[SOURCE INFORMATION — start]
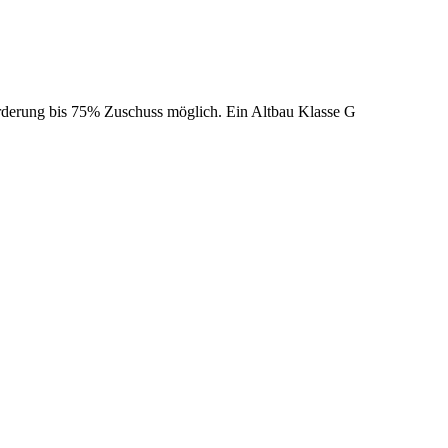
derung bis 75% Zuschuss möglich. Ein Altbau Klasse G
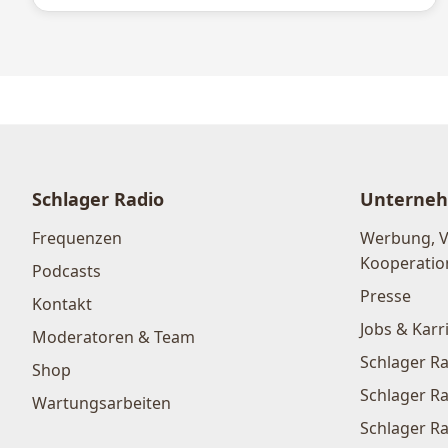
Schlager Radio
Unterne
Frequenzen
Werbung, 
Kooperatio
Podcasts
Presse
Kontakt
Jobs & Karr
Moderatoren & Team
Schlager Ra
Shop
Schlager Ra
Wartungsarbeiten
Schlager Ra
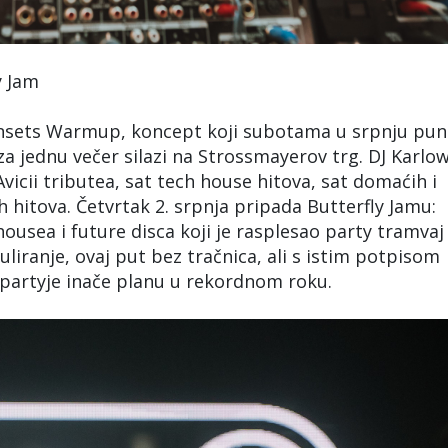
y Jam
Sunsets Warmup, koncept koji subotama u srpnju pun
za jednu večer silazi na Strossmayerov trg. DJ Karlo
Avicii tributea, sat tech house hitova, sat domaćih i
 hitova. Četvrtak 2. srpnja pripada Butterfly Jamu:
housea i future disca koji je rasplesao party tramvaj
uliranje, ovaj put bez tračnica, ali s istim potpisom
 partyje inače planu u rekordnom roku.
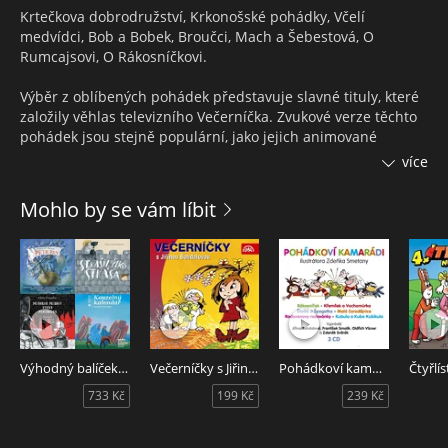
Krtečkova dobrodružství, Krkonošské pohádky, Včelí
medvídci, Bob a Bobek, Broučci, Mach a Šebestová, O
Rumcajsovi, O Rákosníčkovi.
Výběr z oblíbených pohádek představuje slavné tituly, které
založily věhlas televizního Večerníčka. Zvukové verze těchto
pohádek jsou stejně populární, jako jejich animované
předlohy. Při poslechu brilantní přehlídky díla skvělých
více
autorů a vypravěčů napadá srovnání s pohádkami, oživlými
na televizní obrazovce. Všichni ti, kteří převádějí pohyb do
Mohlo by se vám líbit
zvuku zde slaví svůj festival rovnocennosti s proslulou
českou školou animace. Dobrý večer a dobrou noc s
milovanými pohádkami.
Večerníčkovy pohádky do ouška je audiokniha s výběrem
nejznámějších večerníčků od autorů jako jsou Eva Košlerová,
Božena Šimková, Zdeněk Miler, Hana Doskočilová, Jiří
Šebánek, Jaroslav Pacovský, Vladimír Jiránek, Jan Karafiát,
Výhodný balíček Tympanum - Dramatizace pro děti
Večerníčky s Jiřinou Bohdalovou
Pohádkoví kamarádi
Miloš Macourek, Václav Čtvrtek a Jaromír Kincl.
733 Kč
199 Kč
239 Kč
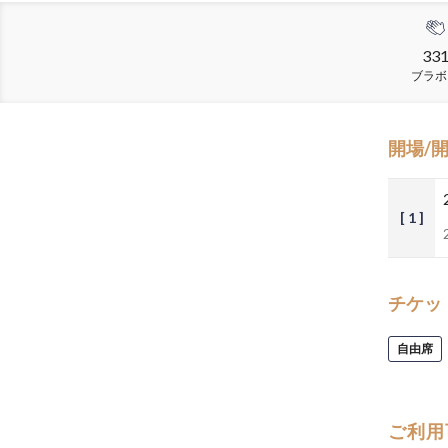
33
ブラボ
開場/
[ 1 ]
チケッ
自由席
ご利用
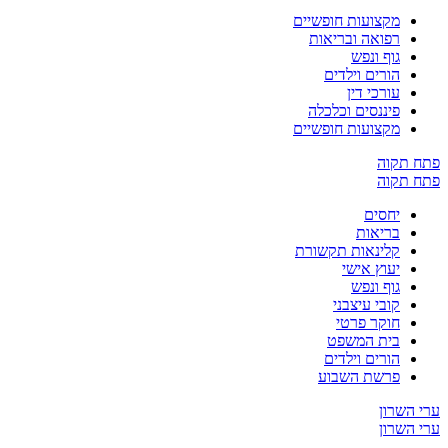
מקצועות חופשיים
רפואה ובריאות
גוף ונפש
הורים וילדים
עורכי דין
פיננסים וכלכלה
מקצועות חופשיים
קוה
קוה
יחסים
בריאות
קלינאות תקשורת
יעוץ אישי
גוף ונפש
קובי עיצבני
חוקר פרטי
בית המשפט
הורים וילדים
פרשת השבוע
שרון
שרון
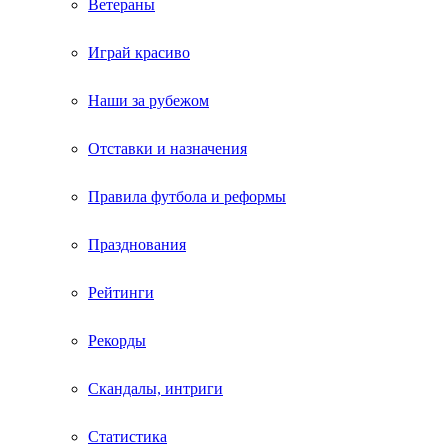
Ветераны
Играй красиво
Наши за рубежом
Отставки и назначения
Правила футбола и реформы
Празднования
Рейтинги
Рекорды
Скандалы, интриги
Статистика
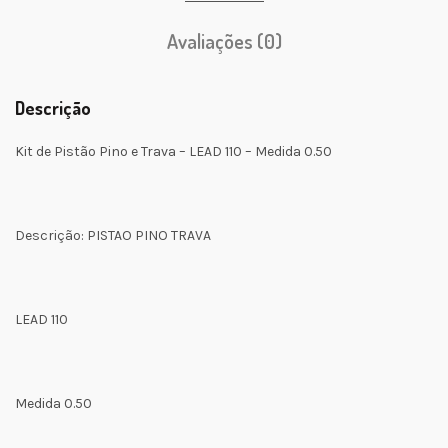
Avaliações (0)
Descrição
Kit de Pistão Pino e Trava – LEAD 110 – Medida 0.50
Descrição: PISTAO PINO TRAVA
LEAD 110
Medida 0.50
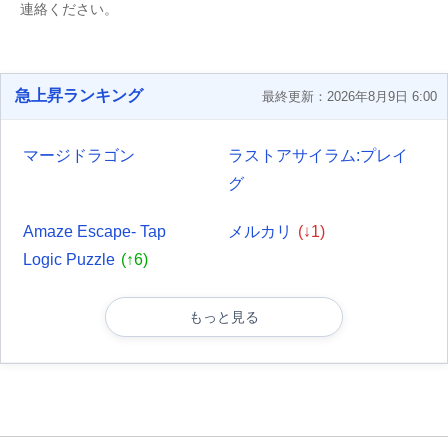
連絡ください。
急上昇ランキング
最終更新：2026年8月9日 6:00
マージドラゴン
ラストアサイラム:プレイ
グ
Amaze Escape- Tap
メルカリ
(↓1)
Logic Puzzle
(↑6)
もっと見る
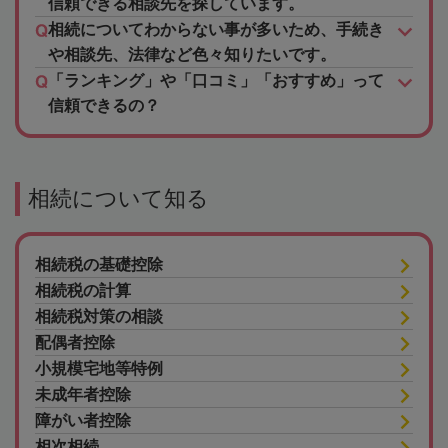
信頼できる相談先を探しています。
相続についてわからない事が多いため、手続き
や相談先、法律など色々知りたいです。
「ランキング」や「口コミ」「おすすめ」って
信頼できるの？
相続について知る
相続税の基礎控除
相続税の計算
相続税対策の相談
配偶者控除
小規模宅地等特例
未成年者控除
障がい者控除
相次相続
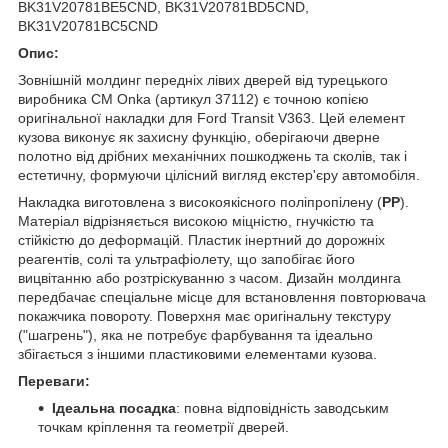
BK31V20781BE5CND, BK31V20781BD5CND,
BK31V20781BC5CND
Опис:
Зовнішній молдинг передніх лівих дверей від турецького
виробника CM Onka (артикул 37112) є точною копією
оригінальної накладки для Ford Transit V363. Цей елемент
кузова виконує як захисну функцію, оберігаючи дверне
полотно від дрібних механічних пошкоджень та сколів, так і
естетичну, формуючи цілісний вигляд екстер'єру автомобіля.
Накладка виготовлена з високоякісного поліпропілену (
PP
).
Матеріал відрізняється високою міцністю, гнучкістю та
стійкістю до деформацій. Пластик інертний до дорожніх
реагентів, солі та ультрафіолету, що запобігає його
вицвітанню або розтріскуванню з часом. Дизайн молдинга
передбачає спеціальне місце для встановлення повторювача
покажчика повороту. Поверхня має оригінальну текстуру
("шагрень"), яка не потребує фарбування та ідеально
збігається з іншими пластиковими елементами кузова.
Переваги:
Ідеальна посадка
: повна відповідність заводським
точкам кріплення та геометрії дверей.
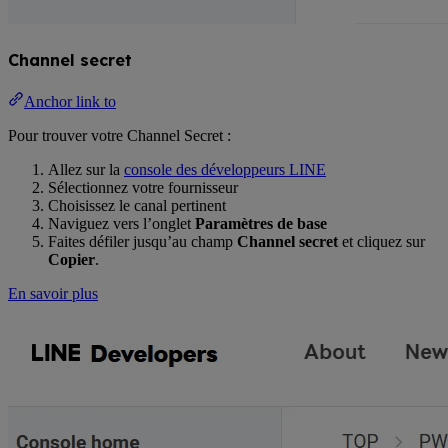
Channel secret
Anchor link to
Pour trouver votre Channel Secret :
Allez sur la
console des développeurs LINE
Sélectionnez votre fournisseur
Choisissez le canal pertinent
Naviguez vers l’onglet
Paramètres de base
Faites défiler jusqu’au champ
Channel secret
et cliquez sur
Copier
.
En savoir plus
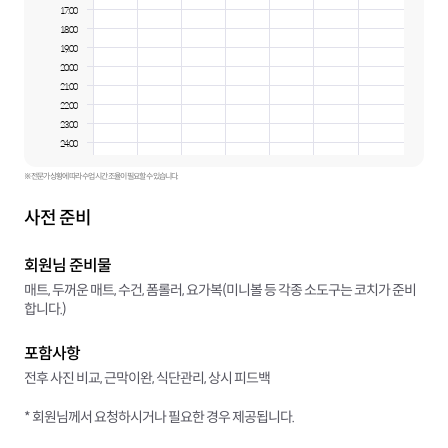
17:00
18:00
19:00
20:00
21:00
22:00
23:00
24:00
※ 전문가 상황에 따라 수업 시간 조율이 필요할 수 있습니다.
사전 준비
회원님 준비물
매트, 두꺼운 매트, 수건, 폼롤러, 요가복(미니볼 등 각종 소도구는 코치가 준비
합니다.)
포함사항
전후 사진 비교, 근막이완, 식단관리, 상시 피드백
* 회원님께서 요청하시거나 필요한 경우 제공됩니다.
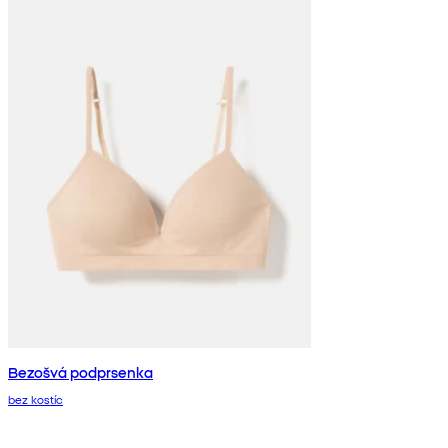
Bezošvá podprsenka
bez kostíc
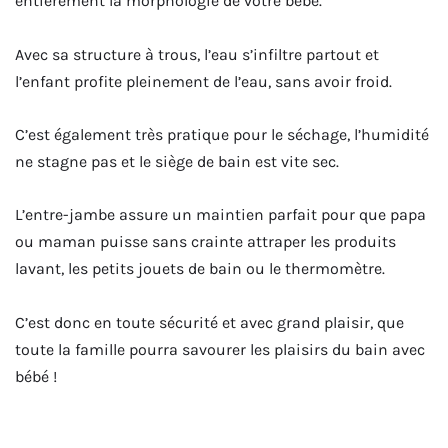
entièrement la morphologie de votre bébé.
Avec sa structure à trous, l’eau s’infiltre partout et
l’enfant profite pleinement de l’eau, sans avoir froid.
C’est également très pratique pour le séchage, l’humidité
ne stagne pas et le siège de bain est vite sec.
L’entre-jambe assure un maintien parfait pour que papa
ou maman puisse sans crainte attraper les produits
lavant, les petits jouets de bain ou le thermomètre.
C’est donc en toute sécurité et avec grand plaisir, que
toute la famille pourra savourer les plaisirs du bain avec
bébé !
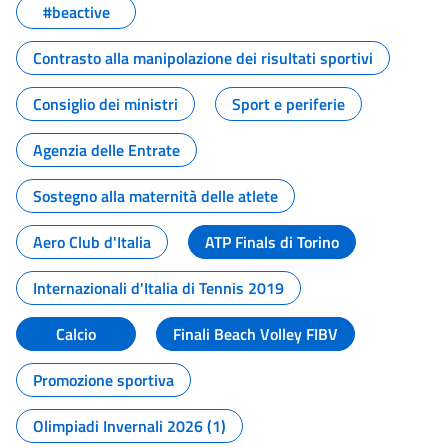
#beactive
Contrasto alla manipolazione dei risultati sportivi
Consiglio dei ministri
Sport e periferie
Agenzia delle Entrate
Sostegno alla maternità delle atlete
Aero Club d'Italia
ATP Finals di Torino
Internazionali d'Italia di Tennis 2019
Calcio
Finali Beach Volley FIBV
Promozione sportiva
Olimpiadi Invernali 2026 (1)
[SOURCE INFORMATION — finish]
WHAT YOU NEED TO DO
Could you return the lines in the entries above that contain "alla"?

YOUR RESPONSE
Contrasto alla manipolazione dei risultati sportivi
Sostegno alla maternità delle atlete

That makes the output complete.